I know that this revelation sounds very strong but I am quite passionate about the research that I have been undertaking and by what I have seen!

Thylacine cloning project dumped
Judy Skatssoon
ABC Science Online
Tuesday, 15 February 2005

Professor Mike Archer considers the 1866 Tasmanian tiger embryo, which has provided DNA for attempts to clone the extinct marsupial (Image: Reuters/David Gray)
The much publicised attempt to clone Australia’s Tasmanian tiger back from extinction has been scrapped, the Australian Museum says.

Australian Museum director Frank Howarth and assistant director science and collections Dr Les Christidis say the quality of the DNA is too poor to work with.

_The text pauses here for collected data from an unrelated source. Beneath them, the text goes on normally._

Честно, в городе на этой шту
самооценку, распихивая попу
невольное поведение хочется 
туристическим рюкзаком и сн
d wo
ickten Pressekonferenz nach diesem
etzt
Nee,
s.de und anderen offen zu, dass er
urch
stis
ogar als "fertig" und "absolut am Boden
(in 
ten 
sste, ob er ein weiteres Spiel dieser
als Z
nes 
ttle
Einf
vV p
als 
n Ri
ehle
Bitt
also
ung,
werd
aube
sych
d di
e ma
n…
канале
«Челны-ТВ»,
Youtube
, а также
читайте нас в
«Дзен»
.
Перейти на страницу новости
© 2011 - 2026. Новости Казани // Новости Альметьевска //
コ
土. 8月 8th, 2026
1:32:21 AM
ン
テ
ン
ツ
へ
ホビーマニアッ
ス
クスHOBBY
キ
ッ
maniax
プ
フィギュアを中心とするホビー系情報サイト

They say while the museum has sufficient expertise to try to construct a DNA library it lacks the facilities and skill to conduct “further stages requiring cell culture”. The cell culture stage of the project would have been necessary to enable cells from other specimens to act as hosts for parts of the reconstructed genome. “The museum’s future involvement in the thylacine project has been re-evaluated,” the museum said in a statement to ABC Science Online. “In fact, further investigation has now revealed that the thylacine DNA is far too degraded to even construct an DNA library.
“Given this the project cannot proceed to the next stage.” The ambitious project to clone the thylacine from a preserved pup made headlines around the world when it was launched in 1999 by the museum’s then director Professor Mike Archer, who is dean of science at the University of New South Wales.

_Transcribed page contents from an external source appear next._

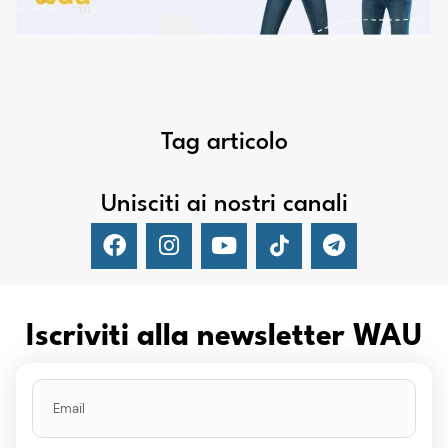
Tag articolo
Unisciti ai nostri canali
Iscriviti alla newsletter WAU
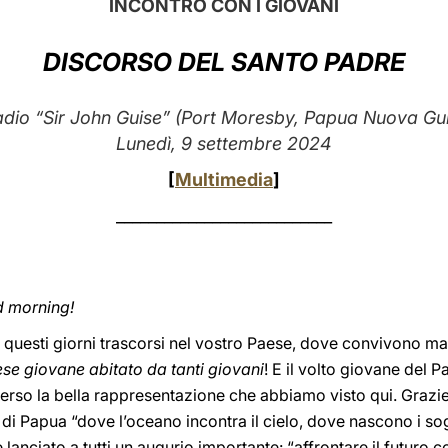
INCONTRO CON I GIOVANI
DISCORSO DEL SANTO PADRE
io “Sir John Guise” (Port Moresby, Papua Nuova Gu
Lunedì, 9 settembre 2024
[
Multimedia
]
___________________________
 morning!
i questi giorni trascorsi nel vostro Paese, dove convivono m
se giovane abitato da tanti giovani
! E il volto giovane del
verso la bella rappresentazione che abbiamo visto qui. Grazie!
di Papua “dove l’oceano incontra il cielo, dove nascono i sog
lanciato a tutti un augurio importante: “affrontare il futuro c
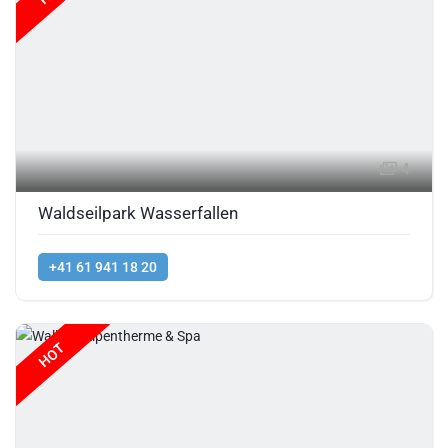
4
Waldseilpark Wasserfallen
+41 61 941 18 20
HOT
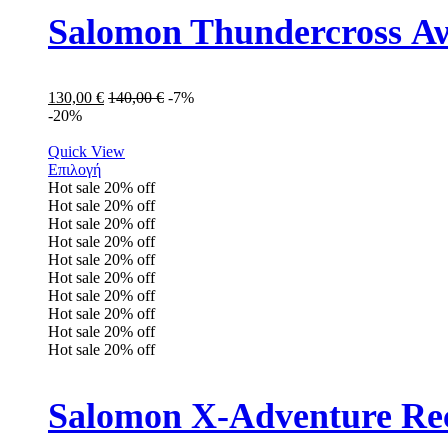
Salomon Thundercross Αν
130,00
€
140,00
€
-7%
-20%
Quick View
Επιλογή
Hot sale
20%
off
Hot sale
20%
off
Hot sale
20%
off
Hot sale
20%
off
Hot sale
20%
off
Hot sale
20%
off
Hot sale
20%
off
Hot sale
20%
off
Hot sale
20%
off
Hot sale
20%
off
Salomon X-Adventure Re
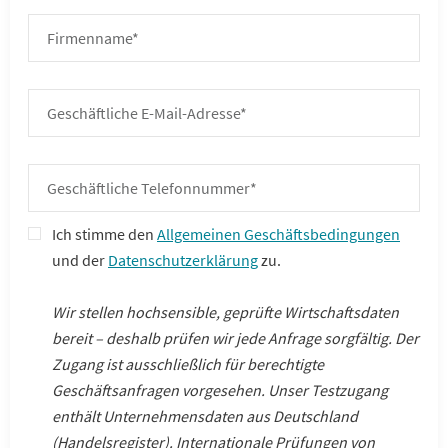
Ich stimme den
Allgemeinen Geschäftsbedingungen
und der
Datenschutzerklärung
zu.
Wir stellen hochsensible, geprüfte Wirtschaftsdaten
bereit – deshalb prüfen wir jede Anfrage sorgfältig. Der
Zugang ist ausschließlich für berechtigte
Geschäftsanfragen vorgesehen. Unser Testzugang
enthält Unternehmensdaten aus Deutschland
(Handelsregister). Internationale Prüfungen von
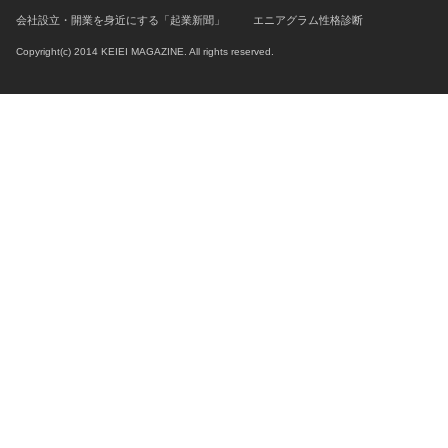
会社設立・開業を身近にする「起業新聞」
エニアグラム性格診断
Copyright(c) 2014 KEIEI MAGAZINE. All rights reserved.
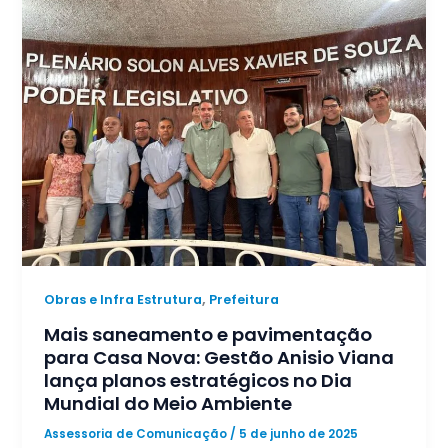
,
Obras e Infra Estrutura
Prefeitura
Mais saneamento e pavimentação
para Casa Nova: Gestão Anisio Viana
lança planos estratégicos no Dia
Mundial do Meio Ambiente
Assessoria de Comunicação
/
5 de junho de 2025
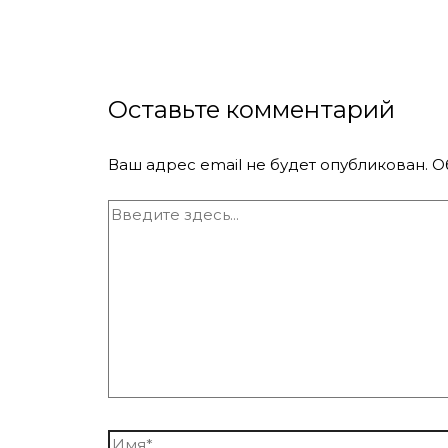
Оставьте комментарий
Ваш адрес email не будет опубликован.
О
Введите
здесь...
Имя*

Archer’s contract as museum director ended in 2003 and with his departure he says the project has lost steam. Howarth and Christidis say the evaluation of the thylacine project followed the appointment of the museum’s new management team in 2004. In a statement to ABC Science Online Archer says he is personally disappointed by the museum’s decision not to proceed with the project. But he says he still hopes it might be possible to bring the thylacine back to life. “I and other colleagues remain interested in the project and I don’t think that it will simply die because the museum can’t proceed,” he says. “The technology to make it happen is improving all the time. And I believe science has a duty to continue to assemble the building blocks that will be needed to do it.”

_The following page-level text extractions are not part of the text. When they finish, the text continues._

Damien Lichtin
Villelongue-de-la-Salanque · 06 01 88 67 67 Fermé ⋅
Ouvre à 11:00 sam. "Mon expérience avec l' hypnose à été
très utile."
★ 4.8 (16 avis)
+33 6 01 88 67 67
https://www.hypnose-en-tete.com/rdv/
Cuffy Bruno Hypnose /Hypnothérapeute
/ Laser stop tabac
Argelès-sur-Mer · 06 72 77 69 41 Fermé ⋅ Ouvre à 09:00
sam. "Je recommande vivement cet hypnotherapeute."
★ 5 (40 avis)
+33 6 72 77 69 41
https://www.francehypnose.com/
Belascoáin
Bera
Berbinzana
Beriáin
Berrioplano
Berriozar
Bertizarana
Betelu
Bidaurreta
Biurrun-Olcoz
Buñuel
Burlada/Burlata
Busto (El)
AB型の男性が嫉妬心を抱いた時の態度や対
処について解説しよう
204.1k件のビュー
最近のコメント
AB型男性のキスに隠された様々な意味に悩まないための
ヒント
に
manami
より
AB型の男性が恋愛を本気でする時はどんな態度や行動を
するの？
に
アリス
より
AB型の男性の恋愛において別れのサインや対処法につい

Archer says the technology for recovering degraded DNA and extracting it from museum specimens was advancing. He says DNA extracted from dried specimens may be just as good, if not better than, that from the preserved pup, and genetic material had already been obtained from three of the museum’s dried specimens.

A helping hand?
Archer says he has also received the backing of leading US genomic expert Dr Craig Venter, a key figure in the sequencing of the human genome and founder of the J Craig Venter Institute. Venter met Archer in Sydney late last year and offered some suggestions about how to proceed as well as offering collaboration in the thylacine project.
There had been widespread speculation about the future of the thylacine project since Archer left the museum to return to the University of New South Wales.
Archer earlier acknowledged the project was “in a go-slow phase” and says another institution, such as the University of New South Wales, may need to take over leadership of the project in future. He says commitment to the project has waned since his departure from the museum. The last known living thylacine died in captivity in 1936, on Australia’s southern island state of Tasmania.

THE 9 STEPS TO DE-EXTINCTING AUSTRALIA’S THYLACINE

The reality of bringing back the Tasmanian tiger from extinction using its genome is now a step closer, but how will science make it happen?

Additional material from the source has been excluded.